In the four years before Roe v. Wade legalized abortion in 1973, the Chicago-based service collective known as Jane performed 11,000 abortions. At first Jane enlisted doctors to perform the procedure, but when the collective of women found out their chief practitioner was not a doctor after all, a subset of Jane learned to perform abortions themselves, including inducing miscarriages in women with later term pregnancies. The story of Jane—how it was organized, how it evolved, and the lives it changed—is a fascinating document of a vital movement in the history of women’s rights.
Twenty years ago, the paperback edition of The Story of Jane, by Laura Kaplan, was published. Since then, Roe v. Wade has been assaulted at all levels of government, and the book is increasingly relevant to our times.
PATRICIA GROSSMAN: When Jane first formed, how aware were its members about women’s health issues?

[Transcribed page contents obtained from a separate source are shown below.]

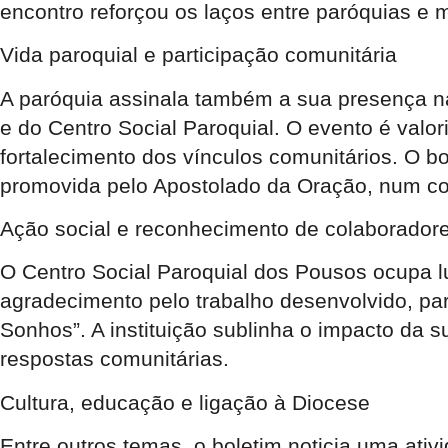
encontro reforçou os laços entre paróquias e 
Vida paroquial e participação comunitária
A paróquia assinala também a sua presença n
e do Centro Social Paroquial. O evento é valo
fortalecimento dos vínculos comunitários. O b
promovida pelo Apostolado da Oração, num co
Ação social e reconhecimento de colaborador
O Centro Social Paroquial dos Pousos ocupa l
agradecimento pelo trabalho desenvolvido, pa
Sonhos”. A instituição sublinha o impacto da 
respostas comunitárias.
Cultura, educação e ligação à Diocese
Entre outros temas, o boletim noticia uma ativ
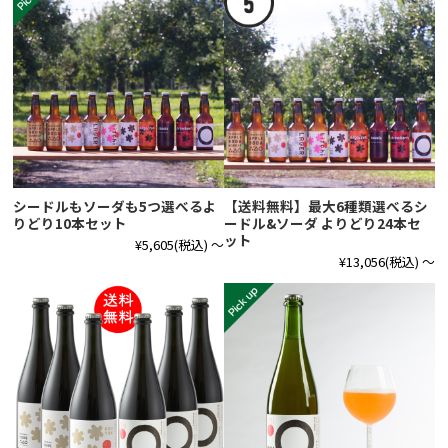
シードルもソーダも5つ選べるよ
【送料無料】最大6種類選べるシ
りどり10本セット
ードル&ソーダ よりどり24本セ
ット
¥5,605
(税込)
～
¥13,056
(税込)
～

Laura Kaplan: Because we had been powerless, we knew nothing. When we started Jane, there weren’t any self-help books. You couldn’t go into a bookstore and get a book about women’s health. We were barred from this information. And not only were we barred from this information about our own bodies and how they worked, but were given the message that wanting to understand was somehow creepy and unseemly. Our bodies were the purview of men, including doctors, and the doctors were pretty much all men then.